Introduction
Governmental decisions regarding bailouts of strategically important companies, especially large banks, are crucial for maintaining financial system stability. The interconnectedness of financial institutions means systemic risk cannot be assessed individually; interactions between institutions significantly influence overall dynamics. Regulatory bodies like the US Financial Stability Oversight Council and the European Systemic Risk Board work to identify, monitor, and mitigate systemic risk, constantly seeking new methodologies to improve their understanding of financial crises. Examples like the UK government's bailout of the Royal Bank of Scotland in 2008–2009, while stabilizing the system, resulted in substantial taxpayer costs. The COVID-19 pandemic further highlighted the challenges of such decisions. A network model is essential for analyzing systemic risk, where nodes represent financial institutions and links represent mutual exposures, allowing the study of how distress spreads. While extensive literature exists on governmental interventions, few quantitatively assess bailout convenience from the taxpayers' perspective. This study fills this gap by proposing a framework that (a) allows for preventive actions before network compromise; (b) focuses on minimizing taxpayer losses, irrespective of overall system wealth; and (c) models government control via capital injections at each time step.
Literature Review
The literature on financial systemic risk and governmental interventions is vast. Network science techniques have been successfully applied to analyze network resilience and systemic risk, modeling the contagion mechanism between financial institutions through direct and indirect losses from cross-ownership and asset fire sales. Studies have investigated various aspects of government interventions, including post-bailout bank performance, effects on underwriting and market discipline, and the interplay between bailouts, bank risk profiles, and national regulation. However, few studies quantitatively assess the convenience of bailouts from the taxpayers' standpoint, which is the primary focus of this research. Existing models often optimize functions based on social costs or system wealth, neglecting the specific interests of taxpayers. This paper uniquely focuses on minimizing taxpayer losses while allowing for government control of the dynamic network via capital injections at every time step.
Methodology
The proposed framework comprises three components: (1) a dynamic network model of the financial system describing contagion; (2) a set of allowed government interventions (capital investments in distressed banks); and (3) a quantitative assessment of government actions using AI techniques. Contagion is modeled as an increase in the probability of default (PD) of banks with claims on failed institutions.
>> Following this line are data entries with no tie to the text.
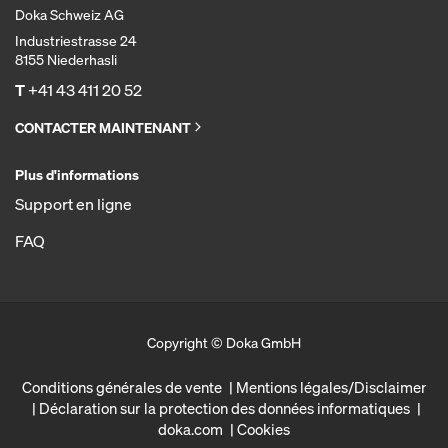
Doka Schweiz AG
Industriestrasse 24
8155 Niederhasli
T
+41 43 411 20 52
CONTACTER MAINTENANT
Plus d'informations
Support en ligne
FAQ
Copyright © Doka GmbH
Conditions générales de vente
Mentions légales/Disclaimer
Déclaration sur la protection des données informatiques
doka.com
Cookies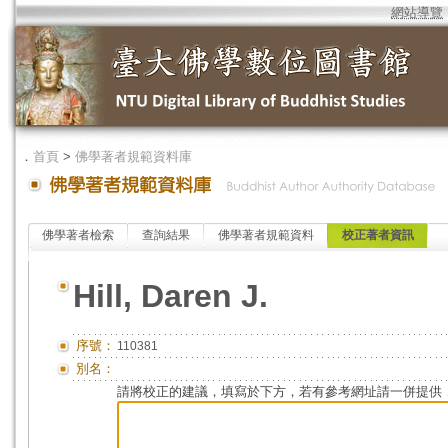
網站導覽
．
首頁
>
佛學著者規範資料庫
佛學著者檢索
查詢結果
佛學著者規範資料
校正著者資訊
Hill, Daren J.
序號：
110381
別名：
請將校正的建議，填寫於下方，若有參考網址請一併提供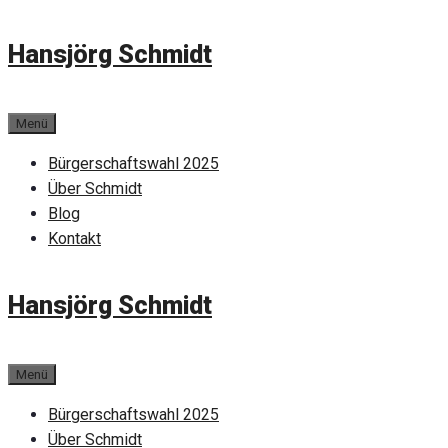
Zum
Hansjörg Schmidt
Inhalt
springen
Menü
Bürgerschaftswahl 2025
Über Schmidt
Blog
Kontakt
Hansjörg Schmidt
Menü
Bürgerschaftswahl 2025
Über Schmidt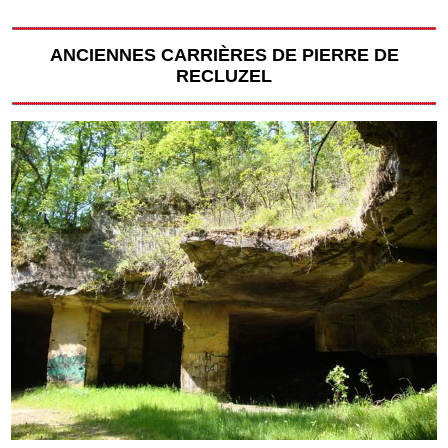
ANCIENNES CARRIÈRES DE PIERRE DE
RECLUZEL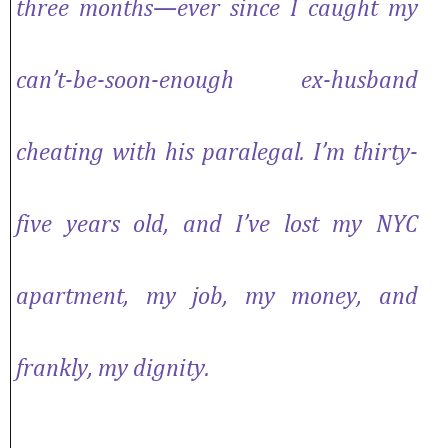
three months—ever since I caught my
can’t-be-soon-enough ex-husband
cheating with his paralegal. I’m thirty-
five years old, and I’ve lost my NYC
apartment, my job, my money, and
frankly, my dignity.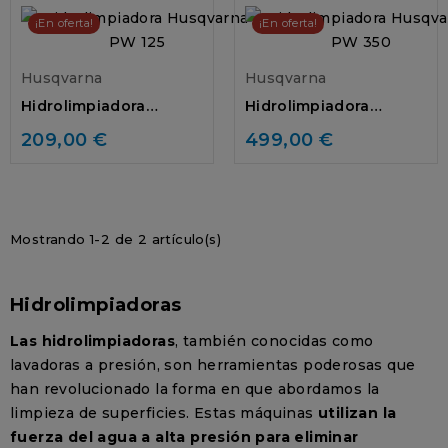
¡En oferta!
¡En oferta!
Husqvarna
Husqvarna
Hidrolimpiadora
Hidrolimpiadora
Husqvarna PW 125
Husqvarna PW 350
209,00 €
499,00 €
Mostrando 1-2 de 2 artículo(s)
Hidrolimpiadoras
Las hidrolimpiadoras
, también conocidas como
lavadoras a presión, son herramientas poderosas que
han revolucionado la forma en que abordamos la
limpieza de superficies. Estas máquinas
utilizan la
fuerza del agua a alta presión para eliminar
Government investments decrease the PD. The PD is modeled using Merton's credit risk model, allowing for both positive (investments) and negative (defaults) shocks. Simultaneous defaults are modeled using a Gaussian latent variable model. The evolution of the controlled network is simulated using multi-period Monte Carlo simulations. The system's evolution is framed as an MDP where government investments are actions and losses are negative rewards. The MDP is challenging to solve due to the complexity of the state definition, the low probability of reward signals, and the vast number of successor states. The researchers developed an AI technique, a variation of the Fitted Value Iteration algorithm, to address these challenges. This technique involves a specific value function parameterization, a learning process backward in time, and a duality between network dynamics and MDP rewards to reduce computational complexity. The algorithm assesses the optimality of government decisions and determines the optimal actions for each time step and network state. This model quantifies the "convenience to intervene", comparing the optimal action value with the value of inaction (no investment).
Key Findings
The primary finding is a mathematical framework allowing governments to assess and optimize bailout decisions from a taxpayer's perspective. Using both a synthetic network (Krackhardt kite graph) and a real network of European global systemically important institutions (EBA network), the researchers analyzed the model's implications. In the Krackhardt Kite network study, they explored how bailout decisions depend on node centrality and pre-existing investments. Results showed that investing in central nodes is generally better than peripheral nodes, but that prior investment creates moral hazard, leading to a preference for continued investment in previously-bailed-out banks, even peripheral ones. The optimal action value decreases (losses decrease) as time to the end of the crisis decreases. In the EBA network study, the researchers found that government interventions only improve the expected loss if the percentage (α) of wealth loss upon default exceeds a critical threshold (αc). This threshold is endogenously determined and decreases as network distress increases. The convenience to intervene increases with longer crisis horizons, lower bank resilience (equity), and higher credit exposures. Sensitivity analysis revealed that the optimal action value function decreases with increasing discount factors, probabilities of default, and credit exposures. A critical α value separates regimes of favorable and unfavorable interventions, with this threshold decreasing in severely distressed networks. Optimal investment amount decreases with lower initial capital. Investing the minimum possible amount is consistently the worst strategy.
Discussion
The findings address the research question of how to optimally manage financial systemic risk using bank bailouts, focusing on minimizing taxpayer losses. The model demonstrates that bailout decisions should not be based solely on network centrality or individual bank characteristics but on a comprehensive assessment of network-wide dynamics, taxpayer stakes, and the risk of moral hazard. The identification of a critical α threshold signifies the importance of considering the potential cost of bank failures relative to the cost of bailouts. The model's insights are directly relevant to central banks and governments, offering a quantitative tool for making informed bailout decisions, evaluating past interventions, and learning from experience. The model's ability to account for the dynamic nature of financial networks and the interplay between governmental interventions and market responses offers a valuable contribution to the field of financial risk management.
Conclusion
This paper contributes a novel mathematical framework and AI-based methodology for quantitatively assessing and optimizing bank bailout decisions to minimize taxpayer losses. The model highlights the importance of considering taxpayer stakes, network structure, and the risk of moral hazard. Future research could incorporate additional stochasticity to model post-crisis market conditions, allowing for optimization of the sale timing and price of acquired shares. Further extensions could consider action-dependent crisis durations.
Limitations
The model's accuracy depends on the accuracy of input data, particularly the network of bilateral exposures and banks' probabilities of default. The assumption of a single regulator accountable to all European taxpayers simplifies the real-world complexities of national regulations and political considerations. The model's focus on minimizing taxpayer losses might not fully capture the broader societal impacts of financial crises.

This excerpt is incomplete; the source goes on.